Symbolbild Häusliche Gewalt
Symbolbild Häusliche Gewalt

SWR1: Welche Strategien erarbeiten Sie mit den Tätern, damit diese mit der Gewalt aufhören? 

Julia Reinhardt: Natürlich müssen wir jeden Fall individuell betrachten. Aber es gibt einige allgemeine Module - wie zum Beispiel, dass wir mit unseren Klienten Notfallpläne erarbeiten: Was kann ich in einer Situation tun, die im nächsten Moment zu eskalieren droht? Oder was kann ich tun, um mich und mein Gegenüber zu beruhigen? Außerdem üben wir verschiedene Kommunikationstechniken: Wie drücke ich mich aus, damit mein Gegenüber immer noch bereit ist, mir zuzuhören? Wir geben unseren Klienten also Handwerkszeug mit, das sie für ihren Alltag einüben können.

SWR1: Was wünschen Sie sich von der Politik beim Thema häusliche Gewalt?
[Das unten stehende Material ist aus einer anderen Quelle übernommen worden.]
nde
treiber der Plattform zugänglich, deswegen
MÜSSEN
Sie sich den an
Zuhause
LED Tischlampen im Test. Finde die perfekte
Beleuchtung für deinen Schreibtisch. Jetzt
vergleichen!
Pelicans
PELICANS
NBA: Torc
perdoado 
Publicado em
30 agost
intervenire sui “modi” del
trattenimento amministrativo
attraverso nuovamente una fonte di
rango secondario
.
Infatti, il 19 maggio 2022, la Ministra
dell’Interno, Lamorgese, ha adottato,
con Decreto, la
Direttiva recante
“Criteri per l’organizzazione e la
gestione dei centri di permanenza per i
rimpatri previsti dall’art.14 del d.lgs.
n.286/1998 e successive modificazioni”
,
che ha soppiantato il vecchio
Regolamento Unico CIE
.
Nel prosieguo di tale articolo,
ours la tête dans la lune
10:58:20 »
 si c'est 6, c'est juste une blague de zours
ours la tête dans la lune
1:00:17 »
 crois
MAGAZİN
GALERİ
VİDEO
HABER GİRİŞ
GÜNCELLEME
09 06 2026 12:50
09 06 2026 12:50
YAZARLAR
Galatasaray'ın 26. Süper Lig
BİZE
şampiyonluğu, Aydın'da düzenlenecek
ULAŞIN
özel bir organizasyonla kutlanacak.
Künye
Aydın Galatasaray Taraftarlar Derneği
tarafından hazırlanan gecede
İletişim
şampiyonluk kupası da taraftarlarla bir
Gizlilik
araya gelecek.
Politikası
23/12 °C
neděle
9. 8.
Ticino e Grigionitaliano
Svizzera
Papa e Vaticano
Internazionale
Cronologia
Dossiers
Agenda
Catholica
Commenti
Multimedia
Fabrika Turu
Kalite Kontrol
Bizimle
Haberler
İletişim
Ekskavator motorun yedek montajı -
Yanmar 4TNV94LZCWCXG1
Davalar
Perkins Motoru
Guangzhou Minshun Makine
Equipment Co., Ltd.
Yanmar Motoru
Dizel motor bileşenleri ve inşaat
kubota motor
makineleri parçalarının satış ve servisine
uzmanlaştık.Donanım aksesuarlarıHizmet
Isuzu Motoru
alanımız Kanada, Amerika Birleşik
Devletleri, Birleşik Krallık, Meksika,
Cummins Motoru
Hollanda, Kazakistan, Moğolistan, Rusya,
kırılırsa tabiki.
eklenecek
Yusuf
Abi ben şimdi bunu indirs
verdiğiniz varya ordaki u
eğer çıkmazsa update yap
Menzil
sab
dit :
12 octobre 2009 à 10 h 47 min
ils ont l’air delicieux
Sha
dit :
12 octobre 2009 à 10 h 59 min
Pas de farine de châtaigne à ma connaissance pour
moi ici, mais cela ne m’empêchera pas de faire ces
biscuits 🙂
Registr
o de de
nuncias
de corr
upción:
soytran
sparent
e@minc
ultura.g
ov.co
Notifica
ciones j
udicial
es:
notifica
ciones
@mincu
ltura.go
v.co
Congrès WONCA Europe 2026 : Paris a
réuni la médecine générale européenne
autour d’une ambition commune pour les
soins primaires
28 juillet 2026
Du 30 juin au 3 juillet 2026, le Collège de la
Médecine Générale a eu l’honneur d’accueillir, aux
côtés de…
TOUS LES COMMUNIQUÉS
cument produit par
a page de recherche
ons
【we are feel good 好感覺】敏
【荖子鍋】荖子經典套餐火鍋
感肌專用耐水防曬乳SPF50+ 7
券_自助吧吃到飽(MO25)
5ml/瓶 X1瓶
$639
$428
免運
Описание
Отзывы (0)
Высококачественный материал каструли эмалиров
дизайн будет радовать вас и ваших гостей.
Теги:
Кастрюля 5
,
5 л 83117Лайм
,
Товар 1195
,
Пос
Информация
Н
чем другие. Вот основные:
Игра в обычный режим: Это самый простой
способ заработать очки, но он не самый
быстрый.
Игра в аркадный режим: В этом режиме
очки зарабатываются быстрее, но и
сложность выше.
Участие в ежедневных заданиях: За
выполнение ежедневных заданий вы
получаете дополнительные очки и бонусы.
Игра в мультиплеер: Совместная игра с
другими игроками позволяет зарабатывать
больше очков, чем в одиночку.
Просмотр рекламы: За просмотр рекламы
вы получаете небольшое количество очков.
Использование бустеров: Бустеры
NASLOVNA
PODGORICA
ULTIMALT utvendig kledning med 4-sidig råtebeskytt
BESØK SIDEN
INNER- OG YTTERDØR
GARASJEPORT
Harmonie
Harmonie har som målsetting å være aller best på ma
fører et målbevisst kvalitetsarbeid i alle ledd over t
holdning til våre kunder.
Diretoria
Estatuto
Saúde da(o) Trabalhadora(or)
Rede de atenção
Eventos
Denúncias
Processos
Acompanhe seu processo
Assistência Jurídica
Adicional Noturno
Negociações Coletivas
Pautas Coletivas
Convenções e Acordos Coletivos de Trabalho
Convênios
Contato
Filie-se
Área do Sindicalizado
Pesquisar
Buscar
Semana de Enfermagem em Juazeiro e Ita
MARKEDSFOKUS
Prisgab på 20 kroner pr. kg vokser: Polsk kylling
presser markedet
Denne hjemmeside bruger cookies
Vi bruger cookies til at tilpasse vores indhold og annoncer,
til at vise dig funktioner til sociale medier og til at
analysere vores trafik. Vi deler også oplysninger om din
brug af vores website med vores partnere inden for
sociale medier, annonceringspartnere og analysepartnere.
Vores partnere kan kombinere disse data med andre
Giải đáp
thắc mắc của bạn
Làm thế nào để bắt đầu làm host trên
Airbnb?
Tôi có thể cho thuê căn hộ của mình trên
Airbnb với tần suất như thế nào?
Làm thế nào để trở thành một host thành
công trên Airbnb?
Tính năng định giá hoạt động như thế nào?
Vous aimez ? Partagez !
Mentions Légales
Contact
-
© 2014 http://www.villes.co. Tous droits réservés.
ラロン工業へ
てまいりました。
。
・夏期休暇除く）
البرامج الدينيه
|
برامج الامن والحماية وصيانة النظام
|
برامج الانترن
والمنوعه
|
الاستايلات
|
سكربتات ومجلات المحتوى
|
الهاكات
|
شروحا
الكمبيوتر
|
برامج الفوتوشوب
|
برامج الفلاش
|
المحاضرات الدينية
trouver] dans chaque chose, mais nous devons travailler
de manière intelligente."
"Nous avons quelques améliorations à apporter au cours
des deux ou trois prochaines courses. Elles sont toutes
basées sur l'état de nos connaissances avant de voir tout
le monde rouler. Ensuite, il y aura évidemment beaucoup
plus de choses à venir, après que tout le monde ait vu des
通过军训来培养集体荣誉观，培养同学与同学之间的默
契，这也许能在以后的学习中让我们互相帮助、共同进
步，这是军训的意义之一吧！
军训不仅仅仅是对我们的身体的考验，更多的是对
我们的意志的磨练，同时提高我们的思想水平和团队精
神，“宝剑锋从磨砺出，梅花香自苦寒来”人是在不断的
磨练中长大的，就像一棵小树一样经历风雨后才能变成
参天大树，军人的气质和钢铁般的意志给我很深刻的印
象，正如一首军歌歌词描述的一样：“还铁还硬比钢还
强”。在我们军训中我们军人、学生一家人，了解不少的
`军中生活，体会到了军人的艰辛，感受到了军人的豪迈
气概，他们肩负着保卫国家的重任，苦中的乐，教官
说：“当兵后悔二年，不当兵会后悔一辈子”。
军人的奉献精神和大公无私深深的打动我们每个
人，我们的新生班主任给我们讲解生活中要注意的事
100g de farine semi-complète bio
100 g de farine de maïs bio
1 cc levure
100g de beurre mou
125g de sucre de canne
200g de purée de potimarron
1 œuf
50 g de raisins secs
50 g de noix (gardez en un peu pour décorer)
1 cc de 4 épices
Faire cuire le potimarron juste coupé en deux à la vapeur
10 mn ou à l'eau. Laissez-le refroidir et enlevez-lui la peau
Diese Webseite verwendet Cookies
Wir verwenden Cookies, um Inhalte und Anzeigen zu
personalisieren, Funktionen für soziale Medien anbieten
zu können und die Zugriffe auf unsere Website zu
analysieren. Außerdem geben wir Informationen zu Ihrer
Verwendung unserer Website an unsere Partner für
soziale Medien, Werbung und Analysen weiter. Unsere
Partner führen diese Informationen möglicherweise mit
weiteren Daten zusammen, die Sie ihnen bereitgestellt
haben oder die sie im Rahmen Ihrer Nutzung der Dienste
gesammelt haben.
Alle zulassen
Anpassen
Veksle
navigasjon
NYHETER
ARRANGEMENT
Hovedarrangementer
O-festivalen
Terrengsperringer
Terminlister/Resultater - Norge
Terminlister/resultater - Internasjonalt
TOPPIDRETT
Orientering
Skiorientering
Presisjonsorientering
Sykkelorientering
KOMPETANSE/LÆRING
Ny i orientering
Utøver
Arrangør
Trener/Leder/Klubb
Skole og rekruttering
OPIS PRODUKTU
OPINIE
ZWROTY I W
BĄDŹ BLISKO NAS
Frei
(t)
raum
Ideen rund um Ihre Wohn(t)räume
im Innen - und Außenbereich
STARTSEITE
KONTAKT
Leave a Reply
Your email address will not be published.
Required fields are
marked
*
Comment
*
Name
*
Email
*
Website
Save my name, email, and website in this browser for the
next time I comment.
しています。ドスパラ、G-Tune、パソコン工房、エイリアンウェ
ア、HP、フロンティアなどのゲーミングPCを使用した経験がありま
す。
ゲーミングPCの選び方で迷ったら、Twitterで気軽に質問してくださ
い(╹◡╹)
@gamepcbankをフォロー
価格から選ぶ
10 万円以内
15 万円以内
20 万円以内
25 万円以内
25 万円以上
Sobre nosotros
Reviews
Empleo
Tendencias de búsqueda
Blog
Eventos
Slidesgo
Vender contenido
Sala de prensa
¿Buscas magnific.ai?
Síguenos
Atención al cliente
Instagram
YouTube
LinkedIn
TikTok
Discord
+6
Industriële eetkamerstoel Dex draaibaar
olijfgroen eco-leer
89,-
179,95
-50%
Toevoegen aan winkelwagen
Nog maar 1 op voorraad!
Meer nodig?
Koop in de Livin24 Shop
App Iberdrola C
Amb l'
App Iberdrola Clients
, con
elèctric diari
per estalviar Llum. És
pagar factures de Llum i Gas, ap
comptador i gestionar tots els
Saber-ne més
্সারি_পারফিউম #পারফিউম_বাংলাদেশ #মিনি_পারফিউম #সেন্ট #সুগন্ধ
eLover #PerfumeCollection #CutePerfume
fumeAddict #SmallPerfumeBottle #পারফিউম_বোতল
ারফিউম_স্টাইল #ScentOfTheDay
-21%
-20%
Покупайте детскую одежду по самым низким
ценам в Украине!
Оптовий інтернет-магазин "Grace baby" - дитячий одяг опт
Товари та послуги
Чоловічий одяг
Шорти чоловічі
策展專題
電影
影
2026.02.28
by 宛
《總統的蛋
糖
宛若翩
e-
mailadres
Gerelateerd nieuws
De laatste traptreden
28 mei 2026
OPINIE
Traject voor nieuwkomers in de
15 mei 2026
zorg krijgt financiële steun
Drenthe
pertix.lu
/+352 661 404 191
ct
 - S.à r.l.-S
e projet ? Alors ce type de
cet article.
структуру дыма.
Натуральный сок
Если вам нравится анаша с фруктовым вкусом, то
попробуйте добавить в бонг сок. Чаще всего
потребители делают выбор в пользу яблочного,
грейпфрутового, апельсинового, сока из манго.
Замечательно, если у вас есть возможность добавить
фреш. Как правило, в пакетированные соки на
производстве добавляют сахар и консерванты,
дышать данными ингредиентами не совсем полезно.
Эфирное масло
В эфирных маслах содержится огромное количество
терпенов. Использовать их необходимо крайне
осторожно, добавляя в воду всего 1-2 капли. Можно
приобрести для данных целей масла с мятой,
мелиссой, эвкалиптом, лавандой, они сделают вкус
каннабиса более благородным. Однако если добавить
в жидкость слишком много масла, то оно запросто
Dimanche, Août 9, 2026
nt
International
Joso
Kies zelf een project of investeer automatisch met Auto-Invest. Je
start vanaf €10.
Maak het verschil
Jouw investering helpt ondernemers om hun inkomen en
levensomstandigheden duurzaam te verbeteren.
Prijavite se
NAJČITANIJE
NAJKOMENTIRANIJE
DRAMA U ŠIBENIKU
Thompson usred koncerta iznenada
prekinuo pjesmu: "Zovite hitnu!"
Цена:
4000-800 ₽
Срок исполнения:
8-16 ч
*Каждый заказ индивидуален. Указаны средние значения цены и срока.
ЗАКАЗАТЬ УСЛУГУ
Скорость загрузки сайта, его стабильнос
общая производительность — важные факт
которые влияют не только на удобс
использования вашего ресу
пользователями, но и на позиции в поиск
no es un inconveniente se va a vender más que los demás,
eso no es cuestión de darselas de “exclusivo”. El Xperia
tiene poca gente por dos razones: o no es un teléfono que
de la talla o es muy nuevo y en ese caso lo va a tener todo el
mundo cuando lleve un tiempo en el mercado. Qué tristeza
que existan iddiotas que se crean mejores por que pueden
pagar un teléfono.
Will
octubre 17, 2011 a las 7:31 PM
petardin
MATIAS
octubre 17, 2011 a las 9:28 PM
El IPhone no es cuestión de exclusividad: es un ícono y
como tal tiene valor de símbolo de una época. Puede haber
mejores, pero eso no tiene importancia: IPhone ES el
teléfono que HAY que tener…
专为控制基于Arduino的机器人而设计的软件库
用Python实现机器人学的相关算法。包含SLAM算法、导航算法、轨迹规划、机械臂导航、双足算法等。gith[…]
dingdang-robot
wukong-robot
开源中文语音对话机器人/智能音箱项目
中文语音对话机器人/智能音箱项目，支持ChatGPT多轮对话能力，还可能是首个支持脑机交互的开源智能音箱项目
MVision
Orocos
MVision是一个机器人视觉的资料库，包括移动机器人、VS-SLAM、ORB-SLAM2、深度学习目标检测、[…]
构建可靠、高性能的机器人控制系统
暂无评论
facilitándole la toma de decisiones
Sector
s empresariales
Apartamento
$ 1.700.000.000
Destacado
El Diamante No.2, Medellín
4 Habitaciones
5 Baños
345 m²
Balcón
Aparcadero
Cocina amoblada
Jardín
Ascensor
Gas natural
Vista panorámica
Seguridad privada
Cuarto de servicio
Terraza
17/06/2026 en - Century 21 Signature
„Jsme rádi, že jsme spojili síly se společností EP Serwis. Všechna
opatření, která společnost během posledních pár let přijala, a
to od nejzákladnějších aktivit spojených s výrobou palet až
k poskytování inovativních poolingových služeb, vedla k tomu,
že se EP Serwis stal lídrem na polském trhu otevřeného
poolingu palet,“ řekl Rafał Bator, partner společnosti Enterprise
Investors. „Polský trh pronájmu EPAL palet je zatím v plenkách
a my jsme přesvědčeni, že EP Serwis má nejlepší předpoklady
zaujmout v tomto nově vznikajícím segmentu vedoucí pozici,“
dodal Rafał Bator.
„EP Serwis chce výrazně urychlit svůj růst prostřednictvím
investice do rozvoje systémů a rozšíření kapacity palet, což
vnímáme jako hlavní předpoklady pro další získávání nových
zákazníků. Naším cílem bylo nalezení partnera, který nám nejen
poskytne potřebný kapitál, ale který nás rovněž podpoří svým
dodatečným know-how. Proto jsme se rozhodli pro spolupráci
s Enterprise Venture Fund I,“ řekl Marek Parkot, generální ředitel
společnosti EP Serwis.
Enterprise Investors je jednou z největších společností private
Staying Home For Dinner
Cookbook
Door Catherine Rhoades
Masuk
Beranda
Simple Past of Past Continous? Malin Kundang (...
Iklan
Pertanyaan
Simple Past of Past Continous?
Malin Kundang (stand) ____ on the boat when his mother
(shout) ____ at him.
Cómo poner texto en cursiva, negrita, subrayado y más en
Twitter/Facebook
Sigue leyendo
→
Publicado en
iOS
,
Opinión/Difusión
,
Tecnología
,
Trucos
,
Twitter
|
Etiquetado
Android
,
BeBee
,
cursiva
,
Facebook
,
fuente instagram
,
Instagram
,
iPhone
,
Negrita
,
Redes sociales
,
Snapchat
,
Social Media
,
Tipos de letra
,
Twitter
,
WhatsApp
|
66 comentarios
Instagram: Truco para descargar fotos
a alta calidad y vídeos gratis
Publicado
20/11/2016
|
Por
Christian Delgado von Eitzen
Julia Reinhardt: Das ist mit einem Wort gesagt: Anerkennung. Dass das ein Thema ist, das in der Mitte unserer Gesellschaft stattfindet, tagtäglich und in unglaublich vielen Fällen. Häusliche Gewalt ist kein Phänomen, das Randgruppen betrifft. Das Thema wirkt sich auf die gesamte Gesellschaft aus und damit eben auch auf die Politik. Ökonomisch gesehen kostet häusliche Gewalt jedes Jahr enorm viel Geld. Am Ende ist es der Staat, der das bezahlen muss. Und deswegen braucht diese Arbeit finanzielle Förderung, gute Ausgestaltung der Stellen und Fachkräfte, die sehr gut ausgebildet sind. Und das kostet Geld.

Das Interview führte SWR1 Moderatorin Steffi Stronczyk.